It is far from easy to live each day without my father. I am constantly thinking of things to tell him or ask him the next time I see him. I catch myself wishing I spent more time with him during his last few days of life, rather than think only of myself. I feel that he should have been holding my hand through his last breaths.
However, I am finally living the way he wanted me to, the way he should have. I am allowing his legacy to live on through the stories and memories I share with the world. He was the most beautiful person, inside and out, that I have ever known.
The depression I feel now will soon pass. The feelings of angst and panic that I feel now because of his death will soon become warm, lucid memories that will fill my heart and soul with love that I will always have for him.
I find that people I know are forever complaining and wallowing in their own self - pity over their own lives and journeys. At this time, with all of the things I'm feeling, I can not sympathize in the way they'd probably want me to. I feel that instead of worrying about being single or thinking about what others think of you, you should be embracing the people in your life. I would never wish what happened to our family upon anyone, but I do feel that if you put yourself in the shoes of someone in my situation, you'd realize just how much you appreciate the smaller things in life.
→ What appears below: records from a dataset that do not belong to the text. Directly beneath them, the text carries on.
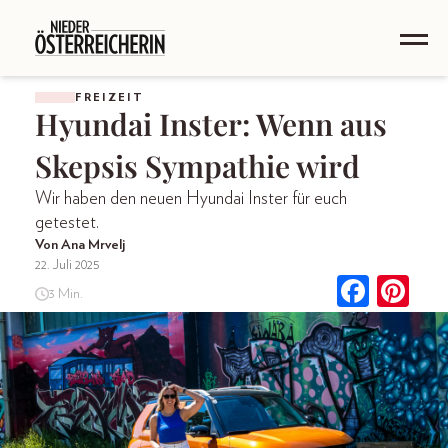
FREIZEIT
Hyundai Inster: Wenn aus
Skepsis Sympathie wird
Wir haben den neuen Hyundai Inster für euch
getestet.
Von Ana Mrvelj
22. Juli 2025
3 Min.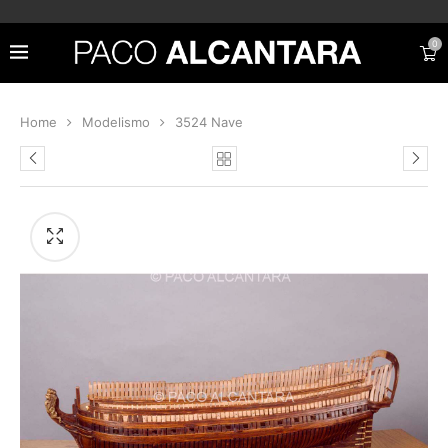
0
Home
Modelismo
3524 Nave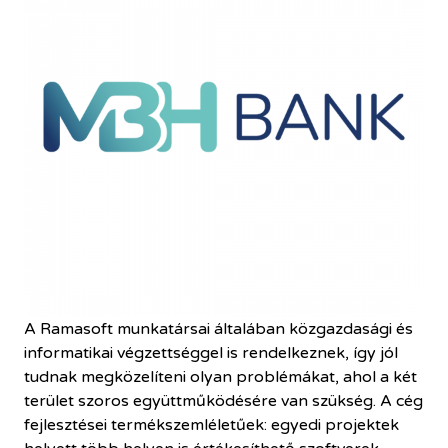
A Ramasoft munkatársai általában közgazdasági és
informatikai végzettséggel is rendelkeznek, így jól
tudnak megközelíteni olyan problémákat, ahol a két
terület szoros együttműködésére van szükség. A cég
fejlesztései termékszemléletűek: egyedi projektek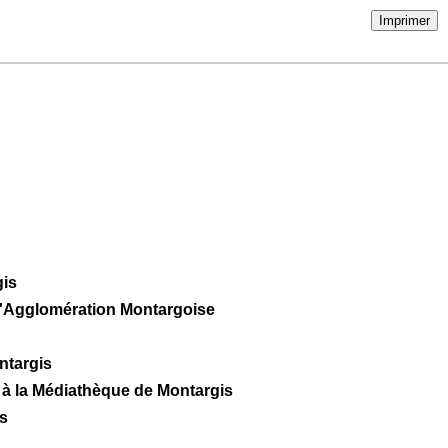
Imprimer
gis
 l'Agglomération Montargoise
ntargis
à la Médiathèque de Montargis
s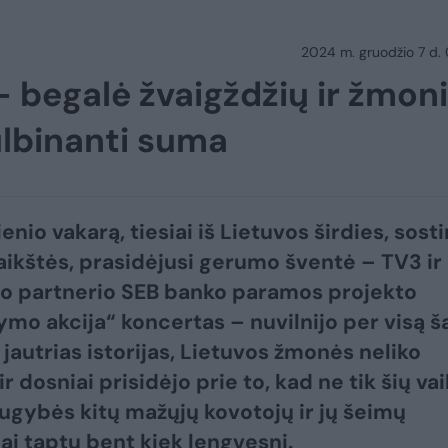
2024 m. gruodžio 7 d.
– begalė žvaigždžių ir žmon
lbinanti suma
nio vakarą, tiesiai iš Lietuvos širdies, sost
aikštės, prasidėjusi gerumo šventė – TV3 ir
o partnerio SEB banko paramos projekto
ymo akcija“ koncertas – nuvilnijo per visą ša
 jautrias istorijas, Lietuvos žmonės neliko
ir dosniai prisidėjo prie to, kad ne tik šių vai
augybės kitų mažųjų kovotojų ir jų šeimų
i taptų bent kiek lengvesni.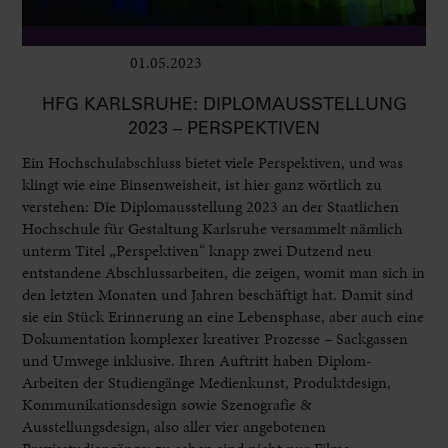
01.05.2023
Ausstellungen
HFG KARLSRUHE: DIPLOMAUSSTELLUNG
2023 – PERSPEKTIVEN
Ein Hochschulabschluss bietet viele Perspektiven, und was
klingt wie eine Binsenweisheit, ist hier ganz wörtlich zu
verstehen: Die Diplomausstellung 2023 an der Staatlichen
Hochschule für Gestaltung Karlsruhe versammelt nämlich
unterm Titel „Perspektiven“ knapp zwei Dutzend neu
entstandene Abschlussarbeiten, die zeigen, womit man sich in
den letzten Monaten und Jahren beschäftigt hat. Damit sind
sie ein Stück Erinnerung an eine Lebensphase, aber auch eine
Dokumentation komplexer kreativer Prozesse – Sackgassen
und Umwege inklusive. Ihren Auftritt haben Diplom-
Arbeiten der Studiengänge Medienkunst, Produktdesign,
Kommunikationsdesign sowie Szenografie &
Ausstellungsdesign, also aller vier angebotenen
I am so thankful that I have found love, of the truest nature. I thank my father for that, for he is the reason I have been brought together with the love of my life, my soul mate, and my living hero. In the time of loss of my father, I took a wonderful friendship to the next level, in which he moved over a thousand miles to start his life with me.
I am thankful to have a wonderful brother, who I can honestly say has been my rock through everything we've had to endure since that sad November day. I feel that I can finally establish the relationship I should have with my brother. We take a different look on life and relationships now. We are all each other has and we are all my mother has. Our family bond has grown stronger than ever in our time of loss.
My friendships have grown stronger than ever. I realize who my truest friends and family are during this time. They understand my bad days and they realize when to step up and be the shoulder I need. They were all there from the moment I got the news and will remain there through all of the other hurdles I will face in my life, as I am there for theirs.
Nothing will fill the void in my life where my father should be. Nothing will ever take the place of the greatest man I've ever known, however, during this time of loss and mourning, I've learned to truly appreciate the finer things in my life.